L'article 98 de la Loi sur les transports au Canada

[7]L'article 98 de la Loi sur les transports au Canada dispose:

98. (1) La construction d'une ligne de chemin de fer par une compagnie de chemin de fer est subordonnée à l'autorisation de l'Office.

(2) Sur demande de la compagnie, l'Office peut accorder l'autorisation s'il juge que l'emplacement de la ligne est convenable, compte tenu des besoins en matière de service et d'exploitation ferroviaires et des intérêts des localités qui seront touchées par celle-ci.

(3) La construction d'une ligne de chemin de fer à l'intérieur du droit de passage d'une ligne de chemin de fer existante ou, s'il s'agit d'une ligne de chemin de fer d'au plus trois kilomètres de long, à 100 mètres ou moins de l'axe d'une telle ligne n'est pas subordonnée à l'autorisation.

[8]L'article 98 oblige une compagnie de chemin de fer à obtenir l'autorisation de l'Office avant de construire une ligne de chemin de fer, à moins que la ligne ne soit située à l'intérieur d'une ligne de chemin de fer existante ou, s'il s'agit d'une ligne de chemin de fer d'au plus trois kilomètres de long, à proximité d'une ligne de chemin de fer existante. L'Office peut accorder une autorisation s'il est d'avis que l'emplacement de la ligne est convenable, compte tenu des besoins en matière de service et d'exploitation ferroviaires et des intérêts des localités touchées. La question est de savoir si la compagnie de chemin de fer qui demande une autorisation doit prouver que la ligne de chemin de fer est nécessaire. L'appelante affirme que les mots "compte tenu des besoins en matière de service et d'exploitation ferroviaires" signifient qu'il faut évaluer la nécessité de la ligne. Il est allégué que pour évaluer ces besoins, il est nécessaire de tenir compte de la ligne de chemin de fer existante du CN, de la possibilité d'une interconnexion et de la possibilité que le CP obtienne des droits de circulation sur la ligne du CN. S'agissant des intérêts des localités, l'appelante affirme qu'il est nécessaire d'examiner la question de savoir si la ligne est vraiment nécessaire. L'appelante soutient que l'emplacement de la ligne de chemin de fer ne peut être jugé convenable que si la ligne elle-même est effectivement nécessaire.
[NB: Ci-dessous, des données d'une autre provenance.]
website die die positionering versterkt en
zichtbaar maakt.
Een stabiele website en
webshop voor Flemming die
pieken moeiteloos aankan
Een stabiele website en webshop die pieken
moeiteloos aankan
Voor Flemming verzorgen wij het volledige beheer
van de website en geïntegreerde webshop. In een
[9]Je suis incapable d'accepter la prétention de l'appelante selon laquelle l'article 98 prescrit une évaluation de la nécessité. Le paragraphe 98(2) dispose que l'Office doit examiner la question de savoir si "l'emplacement de la ligne est convenable" [soulignement ajouté]. Il est significatif que, même si la demande se rapporte à l'autorisation de construire une ligne de chemin de fer, l'Office ne soit pas tenu d'examiner la question de savoir si la construction de la ligne est convenable. Pareille exigence aurait pu faire intervenir un critère des besoins. Au contraire, il semble bien que le législateur a fait une distinction entre la construction et l'emplacement de la ligne, et a restreint le rôle de l'Office au seul examen du caractère convenable de l'emplacement de la ligne. Aucun critère des besoins n'est implicite dans l'examen du caractère convenable de l'emplacement de la ligne.
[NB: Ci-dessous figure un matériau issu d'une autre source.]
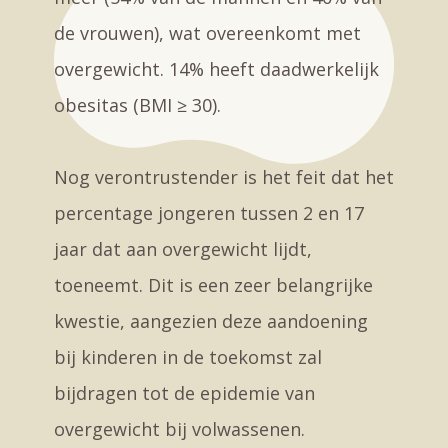
de vrouwen), wat overeenkomt met
overgewicht. 14% heeft daadwerkelijk
obesitas (BMI ≥ 30).
Nog verontrustender is het feit dat het
percentage jongeren tussen 2 en 17
jaar dat aan overgewicht lijdt,
toeneemt. Dit is een zeer belangrijke
kwestie, aangezien deze aandoening
bij kinderen in de toekomst zal
bijdragen tot de epidemie van
overgewicht bij volwassenen.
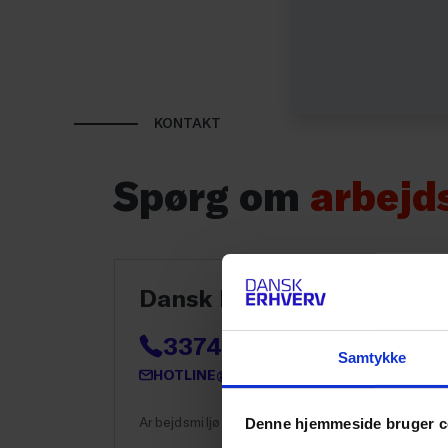
KONTAKT
Spørg om
arbejd
Dansk Erhvervs hotline
3374 6400
Samtykke
HOTLINE@DANSKERHVERV.DK
Arbejdsmiljø
Denne hjemmeside bruger c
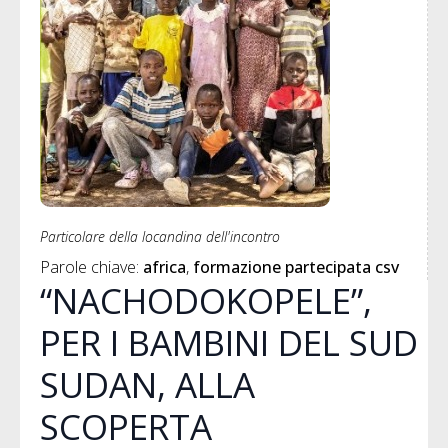
Particolare della locandina dell'incontro
Parole chiave: 
africa
formazione partecipata csv
“NACHODOKOPELE”,
PER I BAMBINI DEL SUD
SUDAN, ALLA
SCOPERTA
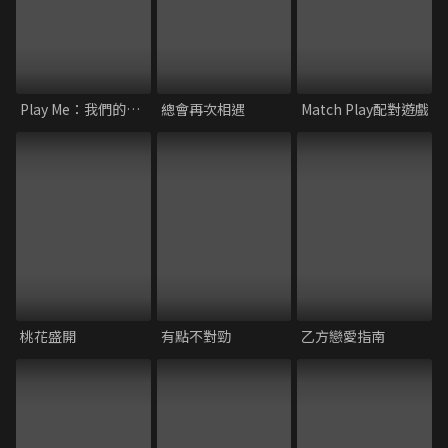
Play Me：我們的排練
總會再次相遇
Match Play配對遊戲
桃花盛開
有點不對勁
乙方戀愛指南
[10]De plus, les mots "compte tenu des besoins en matière de service et d'exploitation ferroviaires" ne donnent pas à entendre que la nécessité de la ligne est un facteur pertinent pour l'Office. Dans le contexte d'une décision touchant l'emplacement, l'expression "besoins en matière de service et d'exploitation ferroviaires" ne vise que les besoins qui permettront à la compagnie de chemin de fer de fournir un service à ses clients. Elle ne se réfère pas à la nécessité de la ligne. Dans la présente espèce, l'Office a tenu compte de l'utilisation efficiente de l'équipement, de l'infrastructure et des équipes existants, ainsi que des besoins opérationnels, notamment les remblais de voie ferrée visant à permettre le transport du volume de trafic offert. Ce sont les genres de questions visées par les mots "besoins en matière de service et d'exploitation ferroviaires".
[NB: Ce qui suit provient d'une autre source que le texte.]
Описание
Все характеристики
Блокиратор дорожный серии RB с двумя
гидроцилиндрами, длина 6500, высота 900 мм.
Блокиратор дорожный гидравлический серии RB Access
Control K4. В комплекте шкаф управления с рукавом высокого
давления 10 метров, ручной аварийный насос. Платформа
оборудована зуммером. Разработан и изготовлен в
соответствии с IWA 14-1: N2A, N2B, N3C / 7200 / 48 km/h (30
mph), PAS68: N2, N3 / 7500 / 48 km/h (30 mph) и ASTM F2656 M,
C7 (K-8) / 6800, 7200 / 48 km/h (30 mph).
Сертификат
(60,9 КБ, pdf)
[11]D'autre part, l'obligation de tenir compte des "intérêts des localités" ne fait pas intervenir l'examen de la question de savoir si la ligne est nécessaire. La Loi prévoit que les localités soumettent à l'Office leurs craintes concernant l'emplacement de la ligne de chemin de fer et que l'Office tient compte de ces craintes pour décider si l'emplacement est convenable. Il est évidemment loisible à l'Office de décider qu'un emplacement n'est pas convenable, auquel cas il n'accordera pas l'autorisation de construire la ligne de chemin de fer. Toutefois, pour faire cette évaluation, l'Office ne doit pas tenir compte de la question de savoir si la ligne est nécessaire. La nécessité de la ligne sera présumée du fait de la demande présentée par la compagnie de chemin de fer.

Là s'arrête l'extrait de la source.